Exactly retype the lines from the top of the data through the line containing "hem de verimlilik", leaving out every picture.

══ MATERIALS PROVIDED ══

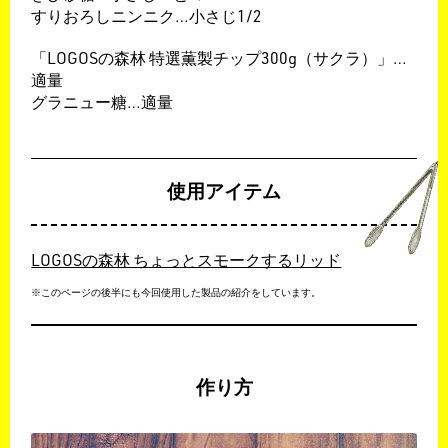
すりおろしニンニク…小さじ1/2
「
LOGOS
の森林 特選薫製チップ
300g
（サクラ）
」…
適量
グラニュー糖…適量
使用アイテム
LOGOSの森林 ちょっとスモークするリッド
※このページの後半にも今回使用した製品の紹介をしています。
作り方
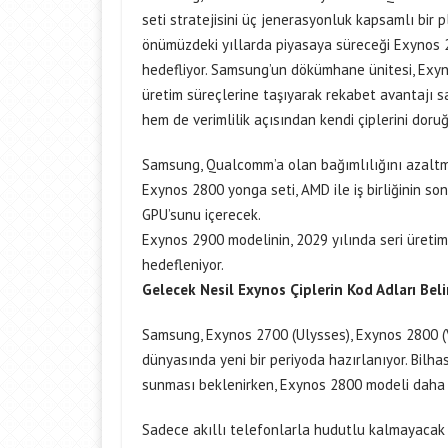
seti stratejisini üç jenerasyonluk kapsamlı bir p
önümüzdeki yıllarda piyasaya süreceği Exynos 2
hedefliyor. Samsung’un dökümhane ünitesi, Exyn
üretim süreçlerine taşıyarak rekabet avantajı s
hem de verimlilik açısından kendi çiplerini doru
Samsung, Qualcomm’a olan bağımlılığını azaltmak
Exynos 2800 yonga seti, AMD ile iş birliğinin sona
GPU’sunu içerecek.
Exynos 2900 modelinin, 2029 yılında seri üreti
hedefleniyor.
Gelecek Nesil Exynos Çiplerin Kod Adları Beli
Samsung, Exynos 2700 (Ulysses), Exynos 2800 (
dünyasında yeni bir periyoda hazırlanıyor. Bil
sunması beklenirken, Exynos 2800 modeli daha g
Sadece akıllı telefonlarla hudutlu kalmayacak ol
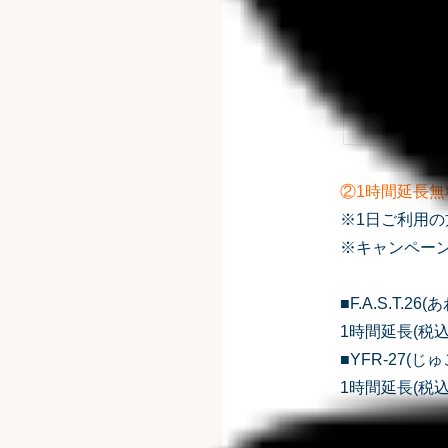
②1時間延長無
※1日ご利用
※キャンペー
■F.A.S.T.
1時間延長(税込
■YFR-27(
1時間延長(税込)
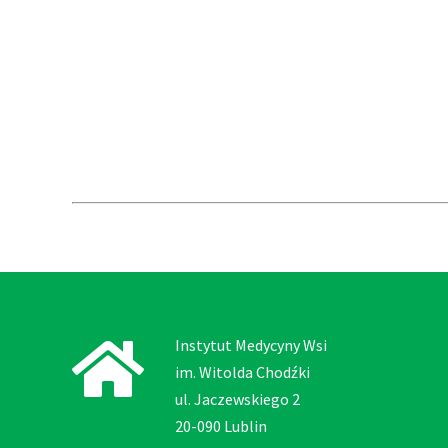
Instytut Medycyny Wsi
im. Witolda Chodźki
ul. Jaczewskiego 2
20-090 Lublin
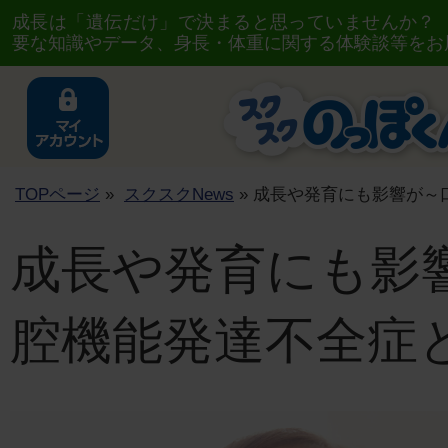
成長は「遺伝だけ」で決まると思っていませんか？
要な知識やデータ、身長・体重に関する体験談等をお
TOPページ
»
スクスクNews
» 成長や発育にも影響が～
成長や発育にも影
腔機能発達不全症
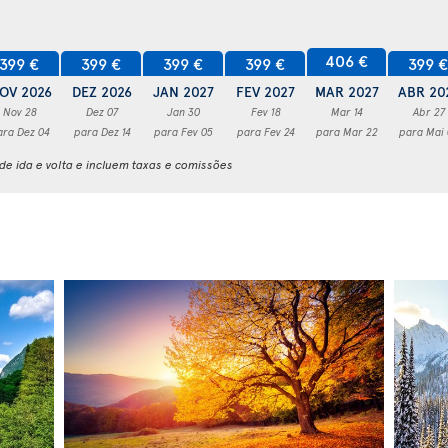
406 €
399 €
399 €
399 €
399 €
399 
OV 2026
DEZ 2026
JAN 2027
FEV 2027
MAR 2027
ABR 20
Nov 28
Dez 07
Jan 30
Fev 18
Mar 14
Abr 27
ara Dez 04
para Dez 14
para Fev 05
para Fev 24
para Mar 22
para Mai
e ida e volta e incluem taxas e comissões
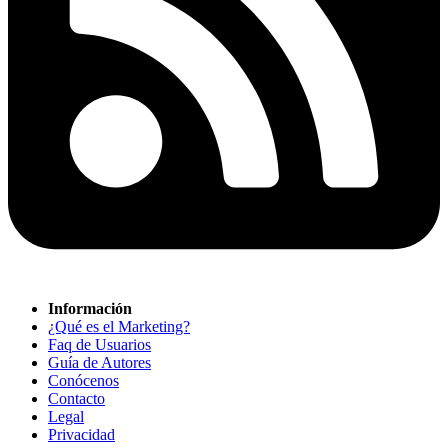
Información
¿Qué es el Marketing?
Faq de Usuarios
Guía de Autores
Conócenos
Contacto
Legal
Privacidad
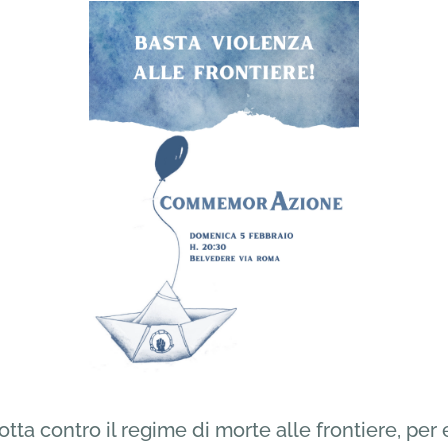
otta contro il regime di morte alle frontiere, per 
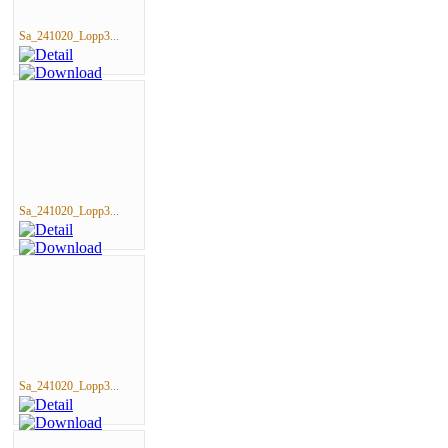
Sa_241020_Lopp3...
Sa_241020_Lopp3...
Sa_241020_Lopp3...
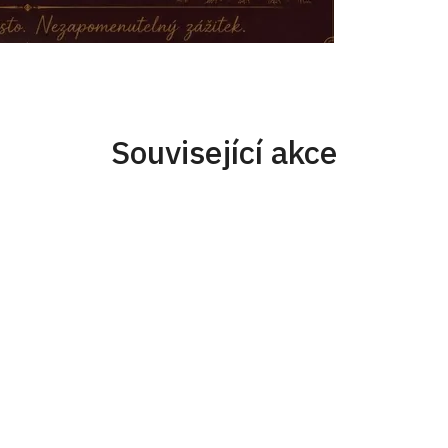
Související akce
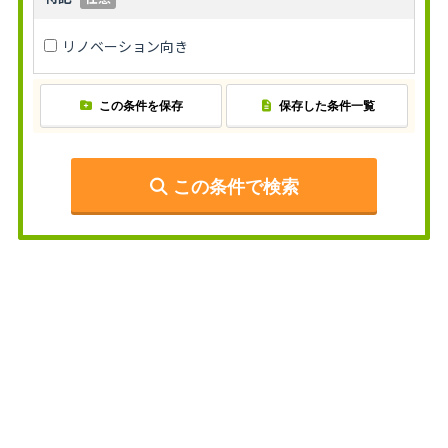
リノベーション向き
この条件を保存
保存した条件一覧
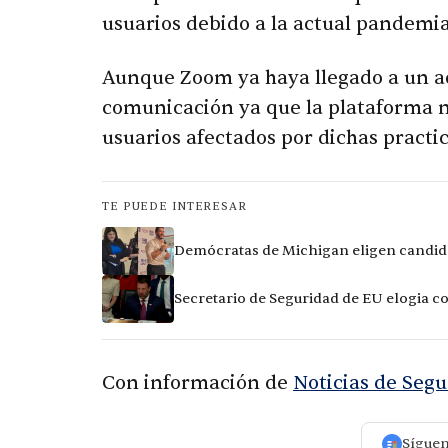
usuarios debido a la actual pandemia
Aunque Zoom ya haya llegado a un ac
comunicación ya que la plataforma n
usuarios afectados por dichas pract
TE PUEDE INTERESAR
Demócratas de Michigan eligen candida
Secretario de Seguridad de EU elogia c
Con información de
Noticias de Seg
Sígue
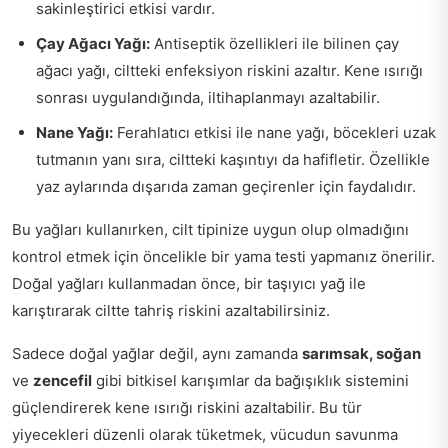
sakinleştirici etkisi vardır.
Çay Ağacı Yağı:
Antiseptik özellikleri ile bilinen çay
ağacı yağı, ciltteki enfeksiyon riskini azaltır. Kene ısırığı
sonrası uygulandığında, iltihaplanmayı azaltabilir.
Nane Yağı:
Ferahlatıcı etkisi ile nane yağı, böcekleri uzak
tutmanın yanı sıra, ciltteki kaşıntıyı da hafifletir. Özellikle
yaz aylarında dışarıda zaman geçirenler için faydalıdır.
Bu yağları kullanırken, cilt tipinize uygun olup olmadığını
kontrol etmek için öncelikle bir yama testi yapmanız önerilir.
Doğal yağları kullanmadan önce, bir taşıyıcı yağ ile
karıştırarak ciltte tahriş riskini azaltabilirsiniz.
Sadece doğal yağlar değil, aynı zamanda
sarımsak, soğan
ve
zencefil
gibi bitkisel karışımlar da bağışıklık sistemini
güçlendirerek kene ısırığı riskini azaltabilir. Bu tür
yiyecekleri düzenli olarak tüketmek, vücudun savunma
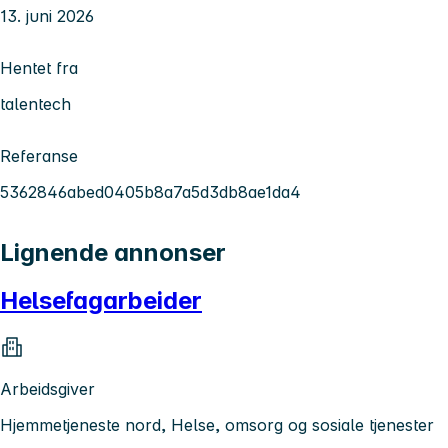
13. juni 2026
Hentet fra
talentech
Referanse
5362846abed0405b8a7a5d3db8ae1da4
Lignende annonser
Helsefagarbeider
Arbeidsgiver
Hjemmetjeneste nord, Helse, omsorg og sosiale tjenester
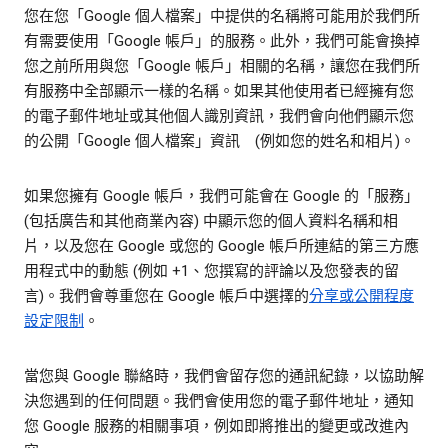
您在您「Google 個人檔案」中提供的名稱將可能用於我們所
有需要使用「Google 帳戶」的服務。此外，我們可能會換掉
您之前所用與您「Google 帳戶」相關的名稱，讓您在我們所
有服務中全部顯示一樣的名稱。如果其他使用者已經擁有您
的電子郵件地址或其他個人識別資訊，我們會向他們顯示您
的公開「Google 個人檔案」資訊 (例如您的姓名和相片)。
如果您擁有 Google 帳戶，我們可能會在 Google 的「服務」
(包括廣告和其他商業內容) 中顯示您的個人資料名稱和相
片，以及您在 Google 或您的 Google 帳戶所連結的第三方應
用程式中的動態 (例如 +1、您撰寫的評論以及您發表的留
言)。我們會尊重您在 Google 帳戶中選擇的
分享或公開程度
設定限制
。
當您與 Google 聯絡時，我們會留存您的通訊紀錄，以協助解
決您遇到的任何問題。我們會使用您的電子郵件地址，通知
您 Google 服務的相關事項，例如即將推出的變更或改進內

═══

**SOLUTION FOR THIS EXERCISE**
すりおろしニンニク…小さじ1/2
「
LOGOS
の森林 特選薫製チップ
300g
（サクラ）
」…
適量
グラニュー糖…適量
使用アイテム
LOGOSの森林 ちょっとスモークするリッド
※このページの後半にも今回使用した製品の紹介をしています。
作り方
seti stratejisini üç jenerasyonluk kapsamlı bir p
önümüzdeki yıllarda piyasaya süreceği Exynos 2
hedefliyor. Samsung’un dökümhane ünitesi, Exyn
üretim süreçlerine taşıyarak rekabet avantajı s
hem de verimlilik açısından kendi çiplerini doru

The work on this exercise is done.